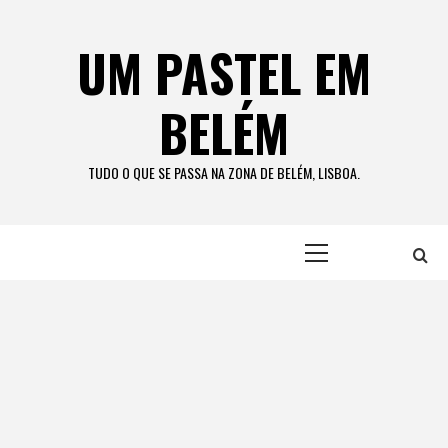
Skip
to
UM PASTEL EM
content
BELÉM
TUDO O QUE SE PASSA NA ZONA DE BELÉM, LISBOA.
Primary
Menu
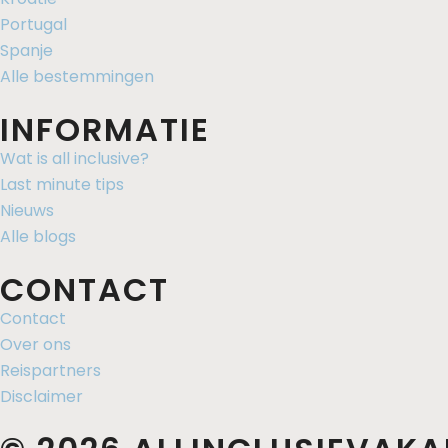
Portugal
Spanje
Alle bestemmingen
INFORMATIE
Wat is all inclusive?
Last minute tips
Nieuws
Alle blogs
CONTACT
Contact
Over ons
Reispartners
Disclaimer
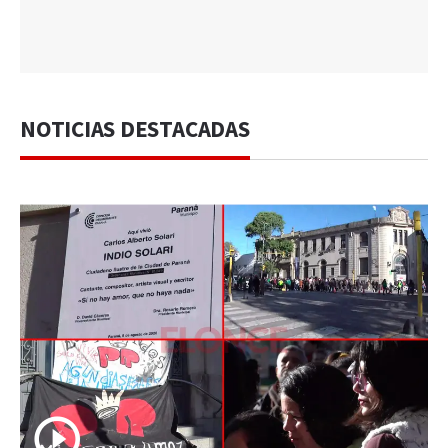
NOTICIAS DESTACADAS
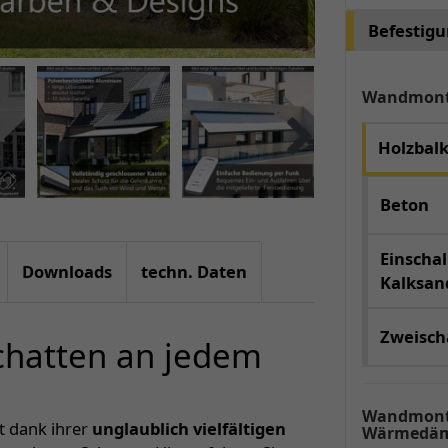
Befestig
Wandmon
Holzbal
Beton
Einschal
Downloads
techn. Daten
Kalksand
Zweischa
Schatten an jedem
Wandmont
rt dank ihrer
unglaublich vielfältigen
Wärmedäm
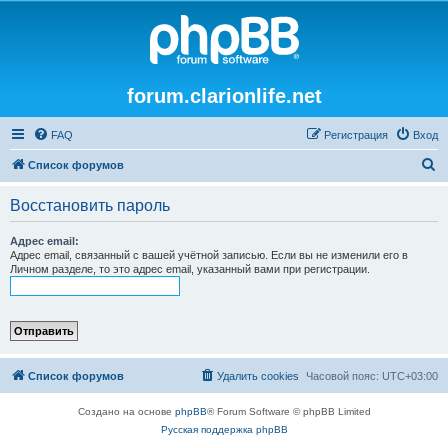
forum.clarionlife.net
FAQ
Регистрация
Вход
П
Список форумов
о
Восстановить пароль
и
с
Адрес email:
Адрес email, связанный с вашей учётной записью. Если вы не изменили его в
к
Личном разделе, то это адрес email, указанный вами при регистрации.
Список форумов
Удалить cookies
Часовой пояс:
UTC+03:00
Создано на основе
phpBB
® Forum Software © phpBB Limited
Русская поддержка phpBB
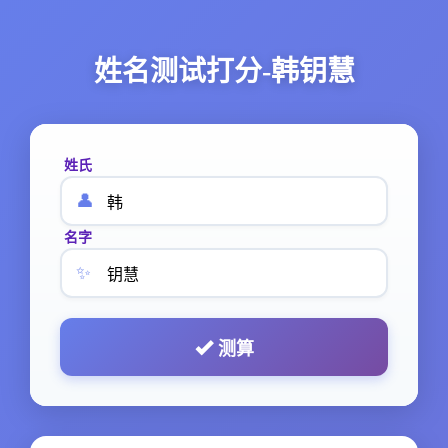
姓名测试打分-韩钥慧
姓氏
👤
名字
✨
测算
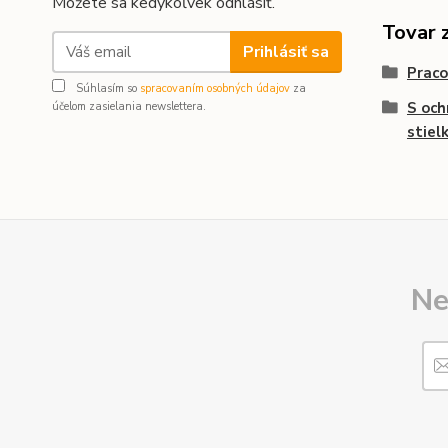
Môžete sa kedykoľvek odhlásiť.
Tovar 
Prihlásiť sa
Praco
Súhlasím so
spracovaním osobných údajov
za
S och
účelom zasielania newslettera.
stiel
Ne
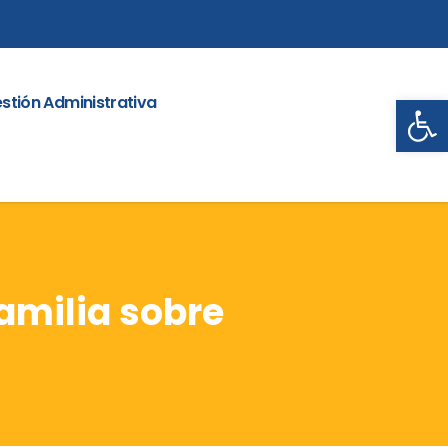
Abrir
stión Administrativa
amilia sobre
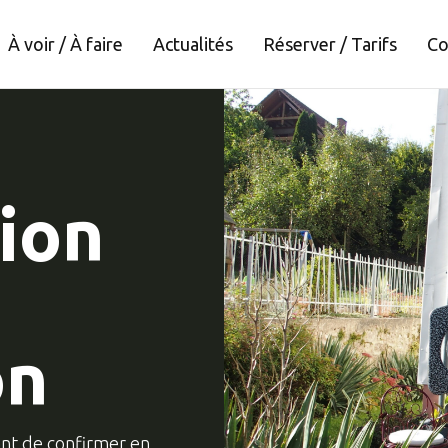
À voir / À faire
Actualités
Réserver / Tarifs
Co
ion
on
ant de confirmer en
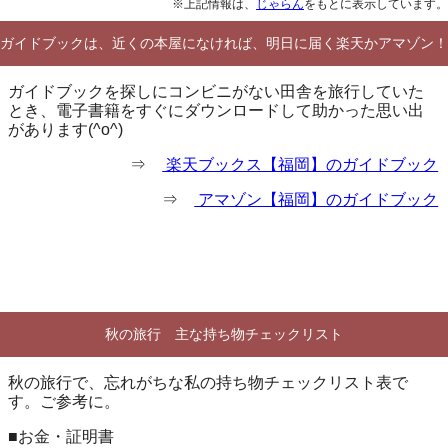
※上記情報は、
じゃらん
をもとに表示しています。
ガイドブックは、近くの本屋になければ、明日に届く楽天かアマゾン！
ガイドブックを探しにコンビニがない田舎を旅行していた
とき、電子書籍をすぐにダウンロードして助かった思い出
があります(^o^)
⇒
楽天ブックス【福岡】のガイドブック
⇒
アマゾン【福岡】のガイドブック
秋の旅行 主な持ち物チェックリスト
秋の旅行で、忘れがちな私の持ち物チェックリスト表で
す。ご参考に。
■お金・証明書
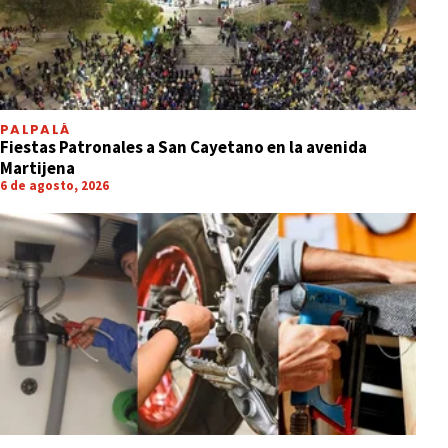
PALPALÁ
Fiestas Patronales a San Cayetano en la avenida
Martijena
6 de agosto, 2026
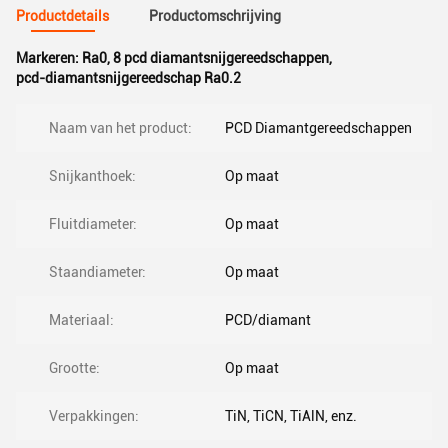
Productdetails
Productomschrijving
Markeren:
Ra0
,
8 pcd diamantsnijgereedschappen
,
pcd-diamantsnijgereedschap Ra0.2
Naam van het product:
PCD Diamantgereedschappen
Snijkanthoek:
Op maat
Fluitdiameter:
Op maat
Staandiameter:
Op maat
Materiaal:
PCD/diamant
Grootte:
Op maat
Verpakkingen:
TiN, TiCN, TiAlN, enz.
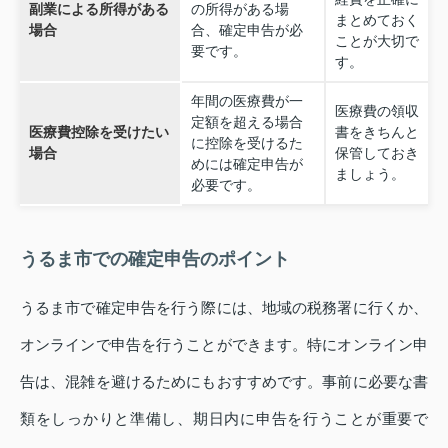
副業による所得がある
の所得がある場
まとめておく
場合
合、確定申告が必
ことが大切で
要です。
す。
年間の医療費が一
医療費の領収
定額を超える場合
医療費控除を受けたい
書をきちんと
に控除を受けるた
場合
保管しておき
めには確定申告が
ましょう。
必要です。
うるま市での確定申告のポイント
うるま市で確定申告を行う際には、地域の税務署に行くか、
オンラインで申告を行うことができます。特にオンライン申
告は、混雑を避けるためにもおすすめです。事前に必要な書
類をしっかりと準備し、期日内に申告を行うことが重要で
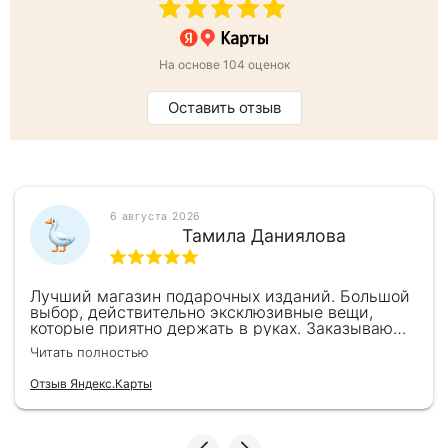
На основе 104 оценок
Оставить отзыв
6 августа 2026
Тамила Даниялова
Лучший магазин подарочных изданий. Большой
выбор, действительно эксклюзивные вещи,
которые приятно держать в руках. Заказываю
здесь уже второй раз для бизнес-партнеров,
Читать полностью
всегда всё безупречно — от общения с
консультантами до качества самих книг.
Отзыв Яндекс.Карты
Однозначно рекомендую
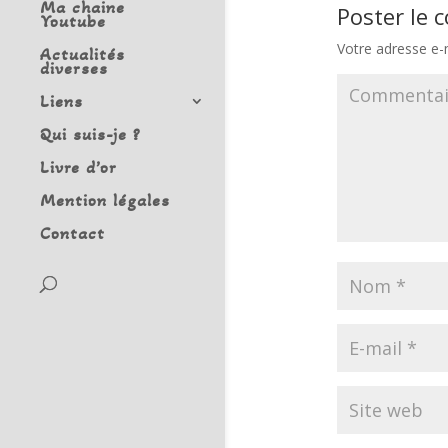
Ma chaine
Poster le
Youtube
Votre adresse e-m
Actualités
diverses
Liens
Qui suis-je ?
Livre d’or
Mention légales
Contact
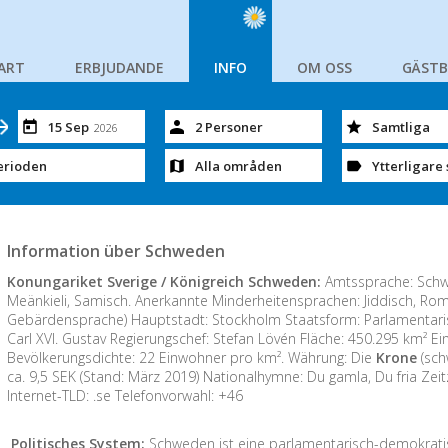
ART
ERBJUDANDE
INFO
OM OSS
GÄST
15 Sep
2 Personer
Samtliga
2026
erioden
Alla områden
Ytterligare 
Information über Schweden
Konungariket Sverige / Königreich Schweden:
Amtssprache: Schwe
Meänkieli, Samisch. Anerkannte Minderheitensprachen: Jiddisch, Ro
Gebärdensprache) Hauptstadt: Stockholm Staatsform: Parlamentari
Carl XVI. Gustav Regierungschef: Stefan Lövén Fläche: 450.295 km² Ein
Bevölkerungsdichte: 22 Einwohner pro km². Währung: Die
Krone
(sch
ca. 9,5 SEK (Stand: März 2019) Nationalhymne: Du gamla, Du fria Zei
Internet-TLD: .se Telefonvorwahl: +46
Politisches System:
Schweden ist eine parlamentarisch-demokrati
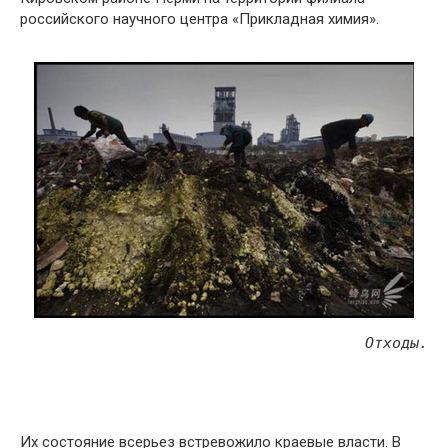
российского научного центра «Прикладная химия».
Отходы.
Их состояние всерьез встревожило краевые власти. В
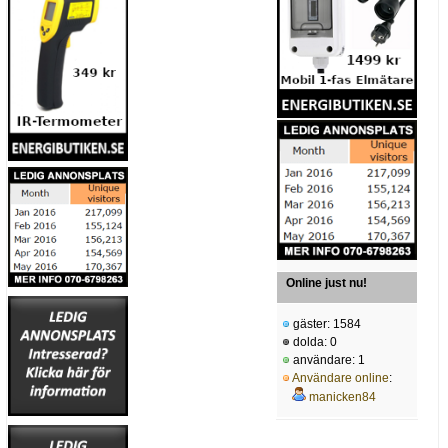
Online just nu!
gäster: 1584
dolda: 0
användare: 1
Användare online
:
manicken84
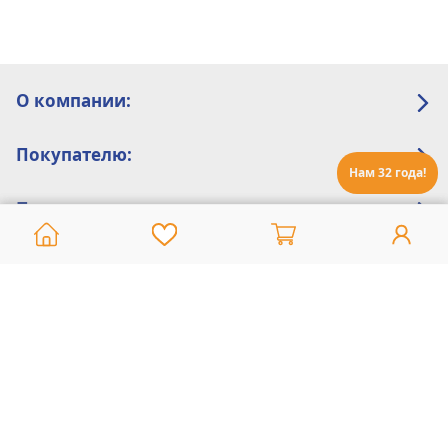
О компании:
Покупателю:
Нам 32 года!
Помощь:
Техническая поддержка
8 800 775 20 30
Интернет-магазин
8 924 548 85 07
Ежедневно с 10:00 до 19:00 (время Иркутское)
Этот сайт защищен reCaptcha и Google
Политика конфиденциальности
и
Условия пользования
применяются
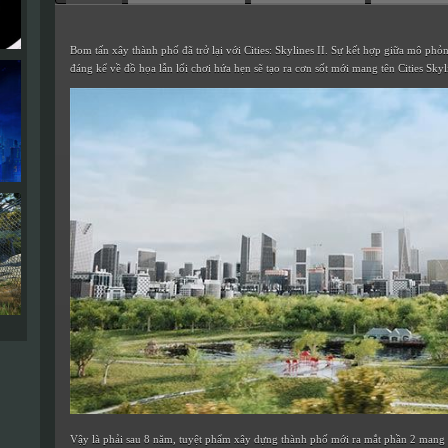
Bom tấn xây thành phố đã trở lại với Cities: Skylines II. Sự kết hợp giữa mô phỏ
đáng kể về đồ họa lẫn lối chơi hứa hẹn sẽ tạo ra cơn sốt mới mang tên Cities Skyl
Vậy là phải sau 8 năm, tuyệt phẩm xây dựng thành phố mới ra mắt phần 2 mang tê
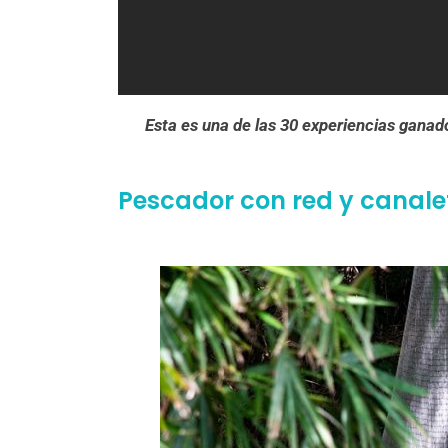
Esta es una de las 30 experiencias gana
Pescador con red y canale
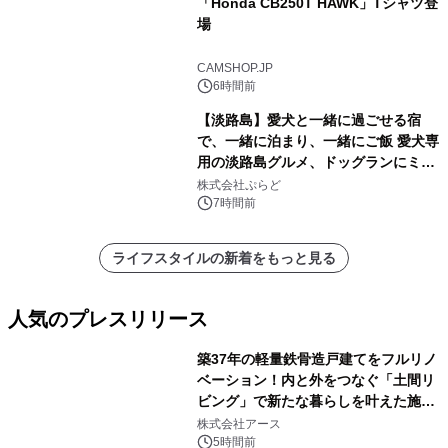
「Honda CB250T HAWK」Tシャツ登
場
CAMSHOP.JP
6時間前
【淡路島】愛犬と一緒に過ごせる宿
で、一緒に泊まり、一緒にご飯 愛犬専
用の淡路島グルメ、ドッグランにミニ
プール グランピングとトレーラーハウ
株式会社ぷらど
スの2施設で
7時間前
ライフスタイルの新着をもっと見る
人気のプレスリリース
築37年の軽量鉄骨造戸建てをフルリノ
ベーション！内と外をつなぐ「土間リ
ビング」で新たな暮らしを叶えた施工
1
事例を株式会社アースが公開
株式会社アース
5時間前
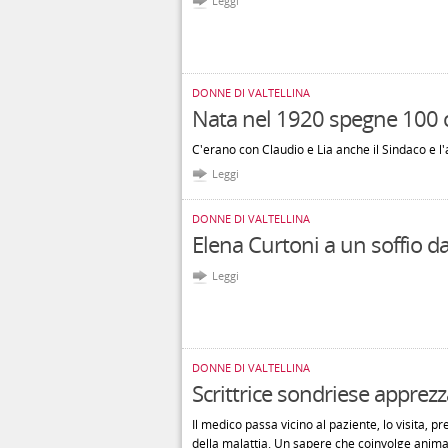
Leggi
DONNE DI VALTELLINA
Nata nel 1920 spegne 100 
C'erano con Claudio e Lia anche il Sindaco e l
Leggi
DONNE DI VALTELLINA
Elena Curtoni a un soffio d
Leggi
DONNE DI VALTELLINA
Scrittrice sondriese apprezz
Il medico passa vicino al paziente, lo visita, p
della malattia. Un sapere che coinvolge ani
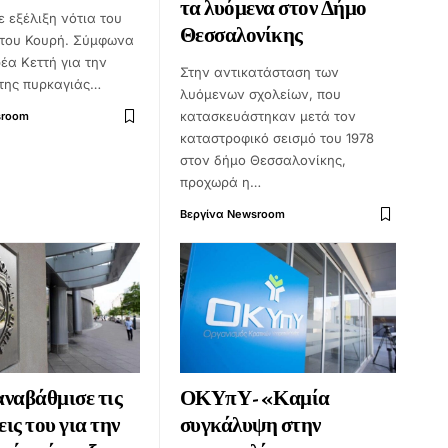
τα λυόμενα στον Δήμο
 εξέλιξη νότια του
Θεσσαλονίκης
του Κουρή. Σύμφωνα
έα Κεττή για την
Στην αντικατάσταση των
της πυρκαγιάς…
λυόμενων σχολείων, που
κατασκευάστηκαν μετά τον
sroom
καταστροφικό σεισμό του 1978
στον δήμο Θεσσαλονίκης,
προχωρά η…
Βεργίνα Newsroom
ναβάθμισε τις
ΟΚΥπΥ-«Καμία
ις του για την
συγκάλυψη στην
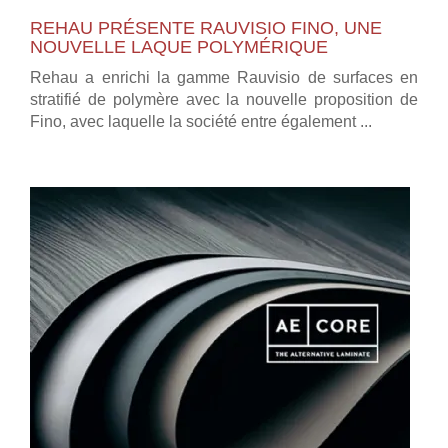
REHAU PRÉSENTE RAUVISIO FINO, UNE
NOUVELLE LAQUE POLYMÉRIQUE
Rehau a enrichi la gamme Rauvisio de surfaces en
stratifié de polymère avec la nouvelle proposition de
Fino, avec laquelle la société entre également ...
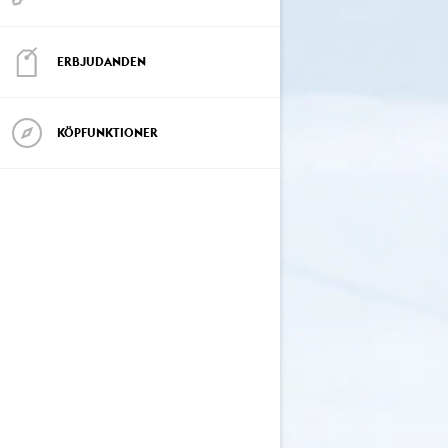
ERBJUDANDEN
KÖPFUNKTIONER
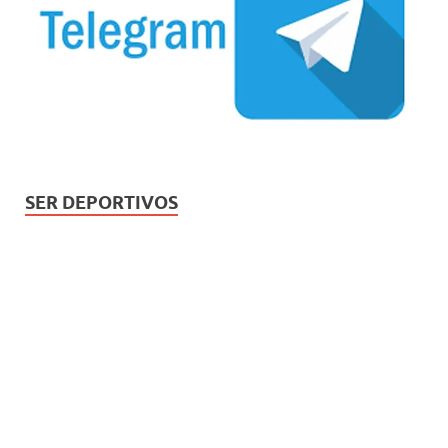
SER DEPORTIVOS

■ ■ ■ ■ ■ ■ ■

- Task to carry out
Exercise for the records above: copy only the lines from the one with "うるま市で確定申告を行う際には、地域の税務署に行くか、" to the one with "которые приятно держать в руках. Заказываю", both ends kept, and drop the pictures.

- Exercise output
うるま市で確定申告を行う際には、地域の税務署に行くか、
オンラインで申告を行うことができます。特にオンライン申
告は、混雑を避けるためにもおすすめです。事前に必要な書
類をしっかりと準備し、期日内に申告を行うことが重要で
На основе 104 оценок
Оставить отзыв
6 августа 2026
Тамила Даниялова
Лучший магазин подарочных изданий. Большой
выбор, действительно эксклюзивные вещи,
которые приятно держать в руках. Заказываю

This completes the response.